The United Kingdom has some of the richest wind resources in the world. For years this potential lay untapped, but efforts in the UK are at last taking off.
An important policy shift came a couple weeks ago government officials at the UK’s Department of Energy and Climate Change (DECC) and the independent regulatory agency Ofgem moved towards confirming plans to open up the construction of new offshore grids and connects to engineering firms. The new grid construction will help connect offshore wind installations to the mainland grid.
The regulatory agency Ofgem lauds the decision, saying that its in the nation's best interests to let companies compete to build these new portions of the grid. Currently connections to offshore turbines are mostly built and managed by the government’s National Grid effort. By licensing the construction and management of these connections to independent firms, Ofgen says the cost of construction and operations will drop dramatically.
An Ofgem spokesman states, “Clearly, there are companies around the world that can do this work and we're expecting a great deal of interest because it's a long-term low risk investment for them.”
Companies will consult with Ofgem and the government, starting May 6, and licenses will start being handed out a month later. The demand for grid development licenses is expected to be intense, given the furious nature of the UK Crown Estate’s (yes, the land is owned by the Queen) auction of new installation licensing last month, which saw bids for up to 25 GW of total capacity, covering all 9 of the UK’s offshore zones.
In total 40 zone bids were received from 18 companies or green power alliances. Among the top bidders were Germany utility E.ON, Denmark's Dong Energy, Norway's StatoilHydro, Spain's Iberdrola Renovables, Germany's RWE and the UK's Scottish and Southern Energy.

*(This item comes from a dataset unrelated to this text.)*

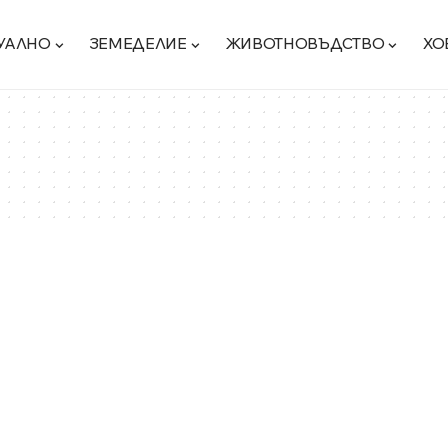
УАЛНО
ЗЕМЕДЕЛИЕ
ЖИВОТНОВЪДСТВО
ХО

The new installations, and upcoming licensing of grid work to support them, should help the UK achieve its power goals of having 25 GW of wind power active by 2020. The UK is also looking to follow EU targets, which call for 15 percent of its energy and 30 to 40 percent of its power come from alternative sources. And the new grid policies couldn’t have come at a better time – New Energy Finance reported last year that 11 GW of the UK’s offshore installations are stuck in planning due to lack of grid support.